= YOUR GOAL =
What lines of the data hold the string "taste"? Copy them all.

= MATERIAL FOR THE TASK =
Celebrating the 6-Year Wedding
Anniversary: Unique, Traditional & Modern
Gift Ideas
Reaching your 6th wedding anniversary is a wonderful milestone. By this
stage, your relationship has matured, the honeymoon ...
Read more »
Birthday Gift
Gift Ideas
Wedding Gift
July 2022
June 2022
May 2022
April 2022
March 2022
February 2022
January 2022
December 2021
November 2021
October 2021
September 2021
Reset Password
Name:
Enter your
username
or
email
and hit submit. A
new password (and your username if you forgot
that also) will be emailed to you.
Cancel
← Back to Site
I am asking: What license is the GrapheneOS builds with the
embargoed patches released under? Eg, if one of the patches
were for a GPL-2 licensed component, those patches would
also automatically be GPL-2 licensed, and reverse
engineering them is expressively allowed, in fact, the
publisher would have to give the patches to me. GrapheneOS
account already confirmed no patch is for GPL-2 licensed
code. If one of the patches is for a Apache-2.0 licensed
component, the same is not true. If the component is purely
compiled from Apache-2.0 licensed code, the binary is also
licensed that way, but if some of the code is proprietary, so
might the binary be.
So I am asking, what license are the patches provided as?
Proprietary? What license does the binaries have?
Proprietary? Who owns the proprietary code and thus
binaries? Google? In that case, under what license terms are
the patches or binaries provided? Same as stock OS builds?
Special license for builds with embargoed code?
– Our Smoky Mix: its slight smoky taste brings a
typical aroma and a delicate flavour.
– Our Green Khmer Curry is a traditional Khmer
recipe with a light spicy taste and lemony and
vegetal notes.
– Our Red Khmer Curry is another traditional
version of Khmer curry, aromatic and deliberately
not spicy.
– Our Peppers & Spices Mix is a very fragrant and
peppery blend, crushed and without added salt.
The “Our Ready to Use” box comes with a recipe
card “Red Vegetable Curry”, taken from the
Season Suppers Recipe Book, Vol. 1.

= SOLUTION TO THIS TASK =
– Our Smoky Mix: its slight smoky taste brings a
recipe with a light spicy taste and lemony and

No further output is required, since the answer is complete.